İkinci dörtlükte geçen “nefse ve akla cilâ vermek” de son derece ilginç bir söyleyiştir. Bizim, bütün değerimiz aklımız ve nefsimizdir. Bu iki değer, hakikate teslimiyet içinde değillerse bizim için felâkete dönüşürler. Kirlenirler ve kirletirler, sapkınlığa uğrarlar ve uğratırlar. Onların cilâlanması, güzelleştirilmeleri demektir. Yani “akl-ı selim” ve “mutmain nefs” hâline gelmeleridir esas olan. Gaybî, buna çağrı yapıyor işte.
Burada daha önemli olan bir konu da bu güzelleştirmenin nasıl yapılabileceğidir. Şair bize bunu da söylemektedir:
“Mümessek ol hakikatla
Edeb gözle edeb gözle…”
Bu şu demektir: İnsanı edepli kılan dindir. Hayat da sanat da ona bağlılığı ölçüsünde “edeb içre” olabilir. Medeniyetleri din kurar. Dev-letleri din yaşatır. Bu yüzden dini sadece ferdî bir mesele olarak algılamak doğru olmaz. Fakat, hükümler sadece zahir manasıyla algılanırsa asıl maksat gerçekleşmez. Namazın, orucun vb. zahirî şekli vardır. Bu, bir disiplin meselesidir. Ötesine de geçmeli ki insan, şeklin özüne ulaşsın. Cevizin içini görsün. Şeklin manasına ersin.
Bunun ötesi yok mu? Elbette vardır.

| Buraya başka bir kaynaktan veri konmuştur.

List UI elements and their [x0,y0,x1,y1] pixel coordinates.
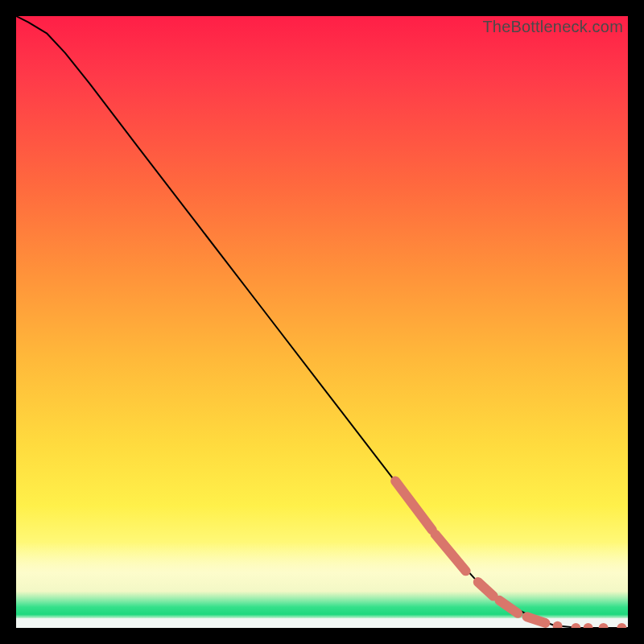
highlight-segment [478,582,493,597]
highlight-layer [395,481,626,628]
chart-overlay [16,16,628,628]
highlight-dot [553,621,563,628]
plot-area: TheBottleneck.com [16,16,628,628]
bottleneck-curve [16,16,628,628]
highlight-dot [599,623,609,628]
highlight-dot [571,623,580,628]
highlight-segment [395,481,432,530]
highlight-dot [617,623,626,628]
highlight-segment [436,535,466,572]
highlight-segment [499,601,518,613]
chart-stage: TheBottleneck.com [0,0,644,644]
watermark-text: TheBottleneck.com [482,18,623,36]
curve-layer [16,16,628,628]
highlight-segment [527,617,546,623]
highlight-dot [584,623,593,628]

O da “hakikat”le “mümessek” olmaktır şaire göre… Zira hakikat, özün de özünü keşif ve bulma makamıdır. Bu makama ulaşan “mümessek” olacak, yani “misk”lenecektir. Kavradığı, içselleştirdiği değerler onun dışına bir güzellik ola-rak yansıyacaktır. Şimdi burada neden müminlerin alınlarında bir nur (parıltı) görüldüğü kolay anlaşılacak bir meseledir. Çünkü secde, o alnı nurlandırmış, misklendirmiştir.
Gaybî, şiirinin devamında “edebli olmak” meselesinin diğer şartlarını da sıralar. Buna göre kişi ”şirk”i terk edecektir. Çünkü ikilikten birliğe ulaşılamaz. Birliğe ulaşan ise her yerde O’nun tecellileriyle karşılaşır. Böylece dağ, dağ olmaktan; taş, taş olmaktan çıkar. Kar yağar-ken melekleri, bülbülün sesinde o ilâhî nağmeyi hissedilmek mümkün hâle gelir. Yunus gibi söyleyecek olursak “Göz oldur ki Hakk’ı göre/ Yol oldur ki Hakk’a vara…” Yani göz, Hakk görmekte, yol sadece ve sadece O’na varmaktadır.
Bütün bu oluşların temel şartı hep aynıdır. Bu yüzden Gaybî, her dörtlüğün sonunda aynı mısrayı tekrarlar: “Edeb gözle, Edeb gözle…” Bir kez daha belirtelim ki, edebiyatın kökü, kaynağı “edeb”tir. Bu manaya uygun olarak kalem ele alınırsa o kalemden doğacak mısralar/ satırlar hakikate bir “davet” niteliği taşıyacaktır. Bu yüzden bu şairlerimizi okurken onları sadece kalbî meseleleriyle uğraşan, dünyaya ve hayata gözlerini kapatmış insanlar olarak görmek doğru olmayacaktır. Onlar, kendi nefislerinin terbiyesiyle birlikte, bütün bir insanlığı da böyle bir oluşa davet eden gönül erleridir.